RECORDS SHOWN below:

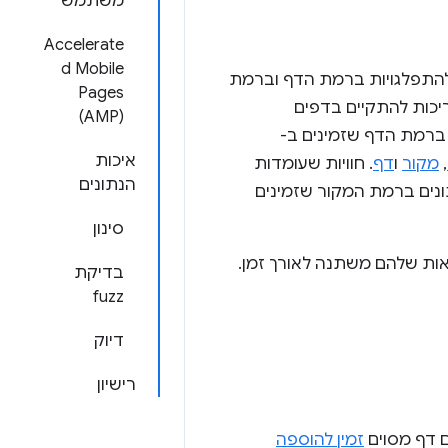
משתמש
Accelerate
d Mobile
 שמצטברות להתפלגויות ברמת הדף וברמת
Pages
יכות להתקיים בדפים
‏(AMP)
 ברמת הדף שזמינים ב-
איכות
,
מקור
ו
דף
. חוויות שעומדות
הנתונים
ונים ברמת המקור שזמינים
סינון
כאות שלהם משתנה לאורך זמן.
בדיקת
fuzz
דיוק
רישיון
ם דף מסוים
זמין להוספה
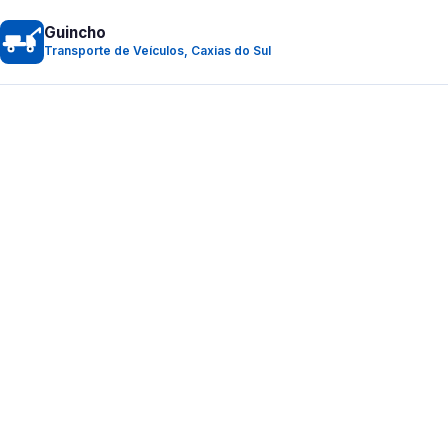
Guincho
Transporte de Veículos, Caxias do Sul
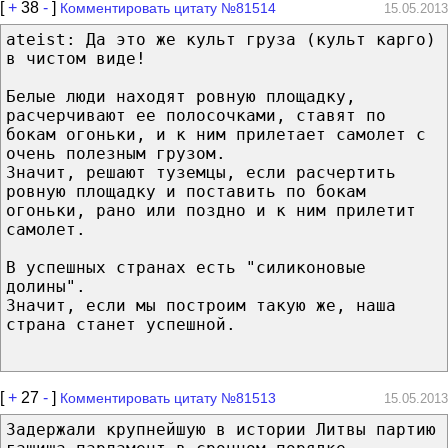
[
+
38
-
]
Комментировать цитату №81514
15.05.2013
ateist: Да это же культ груза (культ карго)
в чистом виде!
Белые люди находят ровную площадку,
расчерчивают ее полосочками, ставят по
бокам огоньки, и к ним прилетает самолет с
очень полезным грузом.
Значит, решают туземцы, если расчертить
ровную площадку и поставить по бокам
огоньки, рано или поздно и к ним прилетит
самолет.
В успешных странах есть "силиконовые
долины".
Значит, если мы построим такую же, наша
страна станет успешной.
[
+
27
-
]
Комментировать цитату №81513
15.05.2013
Задержали крупнейшую в истории Литвы партию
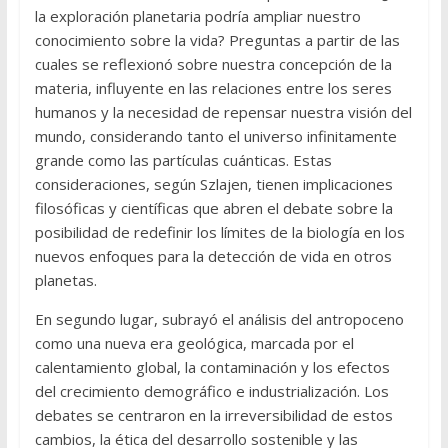
la exploración planetaria podría ampliar nuestro
conocimiento sobre la vida? Preguntas a partir de las
cuales se reflexionó sobre nuestra concepción de la
materia, influyente en las relaciones entre los seres
humanos y la necesidad de repensar nuestra visión del
mundo, considerando tanto el universo infinitamente
grande como las partículas cuánticas. Estas
consideraciones, según Szlajen, tienen implicaciones
filosóficas y científicas que abren el debate sobre la
posibilidad de redefinir los límites de la biología en los
nuevos enfoques para la detección de vida en otros
planetas.
En segundo lugar, subrayó el análisis del antropoceno
como una nueva era geológica, marcada por el
calentamiento global, la contaminación y los efectos
del crecimiento demográfico e industrialización. Los
debates se centraron en la irreversibilidad de estos
cambios, la ética del desarrollo sostenible y las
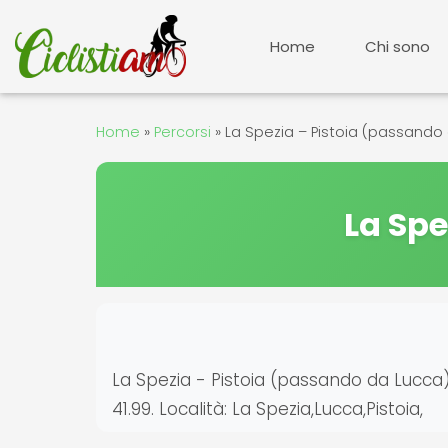
Vai
al
Home
Chi sono
contenuto
Home
»
Percorsi
»
La Spezia – Pistoia (passando
La Spe
La Spezia - Pistoia (passando da Lucca) De
41.99. Località: La Spezia,Lucca,Pistoia,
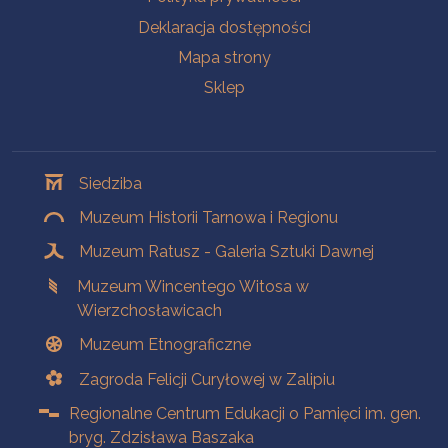
Deklaracja dostępności
Mapa strony
Sklep
Oddziały
Siedziba
Muzeum Historii Tarnowa i Regionu
Muzeum Ratusz - Galeria Sztuki Dawnej
Muzeum Wincentego Witosa w
Wierzchosławicach
Muzeum Etnograficzne
Zagroda Felicji Curyłowej w Zalipiu
Regionalne Centrum Edukacji o Pamięci im. gen.
bryg. Zdzisława Baszaka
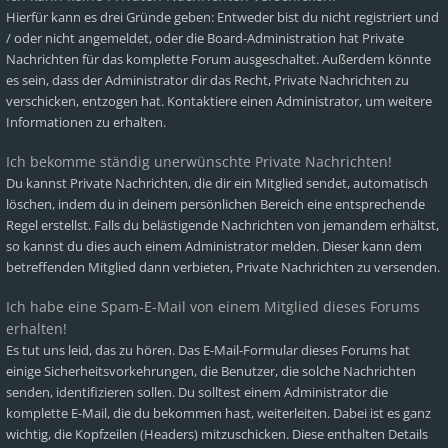
Hierfür kann es drei Gründe geben: Entweder bist du nicht registriert und
/ oder nicht angemeldet, oder die Board-Administration hat Private
Nachrichten für das komplette Forum ausgeschaltet. Außerdem könnte
es sein, dass der Administrator dir das Recht, Private Nachrichten zu
verschicken, entzogen hat. Kontaktiere einen Administrator, um weitere
Informationen zu erhalten.
Ich bekomme ständig unerwünschte Private Nachrichten!
Du kannst Private Nachrichten, die dir ein Mitglied sendet, automatisch
löschen, indem du in deinem persönlichen Bereich eine entsprechende
Regel erstellst. Falls du belästigende Nachrichten von jemandem erhältst,
so kannst du dies auch einem Administrator melden. Dieser kann dem
betreffenden Mitglied dann verbieten, Private Nachrichten zu versenden.
Ich habe eine Spam-E-Mail von einem Mitglied dieses Forums
erhalten!
Es tut uns leid, das zu hören. Das E-Mail-Formular dieses Forums hat
einige Sicherheitsvorkehrungen, die Benutzer, die solche Nachrichten
senden, identifizieren sollen. Du solltest einem Administrator die
komplette E-Mail, die du bekommen hast, weiterleiten. Dabei ist es ganz
wichtig, die Kopfzeilen (Headers) mitzuschicken. Diese enthalten Details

End of RECORDS SHOWN.

YOUR ASSIGNMENT
Return the complete material above exactly, with no picture.

REPLY TO THE EXERCISE
משתמש
Accelerate
d Mobile
 שמצטברות להתפלגויות ברמת הדף וברמת
Pages
יכות להתקיים בדפים
‏(AMP)
 ברמת הדף שזמינים ב-
איכות
,
מקור
ו
דף
. חוויות שעומדות
הנתונים
ונים ברמת המקור שזמינים
סינון
כאות שלהם משתנה לאורך זמן.
בדיקת
fuzz
דיוק
רישיון
ם דף מסוים
זמין להוספה
Guincho
Transporte de Veículos, Caxias do Sul
[
+
38
-
]
Комментировать цитату №81514
15.05.2013
ateist: Да это же культ груза (культ карго)
в чистом виде!
Белые люди находят ровную площадку,
расчерчивают ее полосочками, ставят по
бокам огоньки, и к ним прилетает самолет с
очень полезным грузом.
Значит, решают туземцы, если расчертить
ровную площадку и поставить по бокам
огоньки, рано или поздно и к ним прилетит
самолет.
В успешных странах есть "силиконовые
долины".
Значит, если мы построим такую же, наша
страна станет успешной.
[
+
27
-
]
Комментировать цитату №81513
15.05.2013
Задержали крупнейшую в истории Литвы партию
la exploración planetaria podría ampliar nuestro
conocimiento sobre la vida? Preguntas a partir de las
cuales se reflexionó sobre nuestra concepción de la
materia, influyente en las relaciones entre los seres
humanos y la necesidad de repensar nuestra visión del
mundo, considerando tanto el universo infinitamente
grande como las partículas cuánticas. Estas
consideraciones, según Szlajen, tienen implicaciones
filosóficas y científicas que abren el debate sobre la
posibilidad de redefinir los límites de la biología en los
nuevos enfoques para la detección de vida en otros
planetas.
En segundo lugar, subrayó el análisis del antropoceno
como una nueva era geológica, marcada por el
calentamiento global, la contaminación y los efectos
del crecimiento demográfico e industrialización. Los
debates se centraron en la irreversibilidad de estos
cambios, la ética del desarrollo sostenible y las
Vai
al
Home
Chi sono
contenuto
Home
»
Percorsi
»
La Spezia – Pistoia (passando
La Spe
La Spezia - Pistoia (passando da Lucca) De
41.99. Località: La Spezia,Lucca,Pistoia,
Deklaracja dostępności
Mapa strony
Sklep
Oddziały
Siedziba
Muzeum Historii Tarnowa i Regionu
Muzeum Ratusz - Galeria Sztuki Dawnej
Muzeum Wincentego Witosa w
Wierzchosławicach
Muzeum Etnograficzne
Zagroda Felicji Curyłowej w Zalipiu
Regionalne Centrum Edukacji o Pamięci im. gen.
bryg. Zdzisława Baszaka
Hierfür kann es drei Gründe geben: Entweder bist du nicht registriert und
/ oder nicht angemeldet, oder die Board-Administration hat Private
Nachrichten für das komplette Forum ausgeschaltet. Außerdem könnte
es sein, dass der Administrator dir das Recht, Private Nachrichten zu
verschicken, entzogen hat. Kontaktiere einen Administrator, um weitere
Informationen zu erhalten.
Ich bekomme ständig unerwünschte Private Nachrichten!
Du kannst Private Nachrichten, die dir ein Mitglied sendet, automatisch
löschen, indem du in deinem persönlichen Bereich eine entsprechende
Regel erstellst. Falls du belästigende Nachrichten von jemandem erhältst,
so kannst du dies auch einem Administrator melden. Dieser kann dem
betreffenden Mitglied dann verbieten, Private Nachrichten zu versenden.
Ich habe eine Spam-E-Mail von einem Mitglied dieses Forums
erhalten!
Es tut uns leid, das zu hören. Das E-Mail-Formular dieses Forums hat
einige Sicherheitsvorkehrungen, die Benutzer, die solche Nachrichten
senden, identifizieren sollen. Du solltest einem Administrator die
komplette E-Mail, die du bekommen hast, weiterleiten. Dabei ist es ganz
wichtig, die Kopfzeilen (Headers) mitzuschicken. Diese enthalten Details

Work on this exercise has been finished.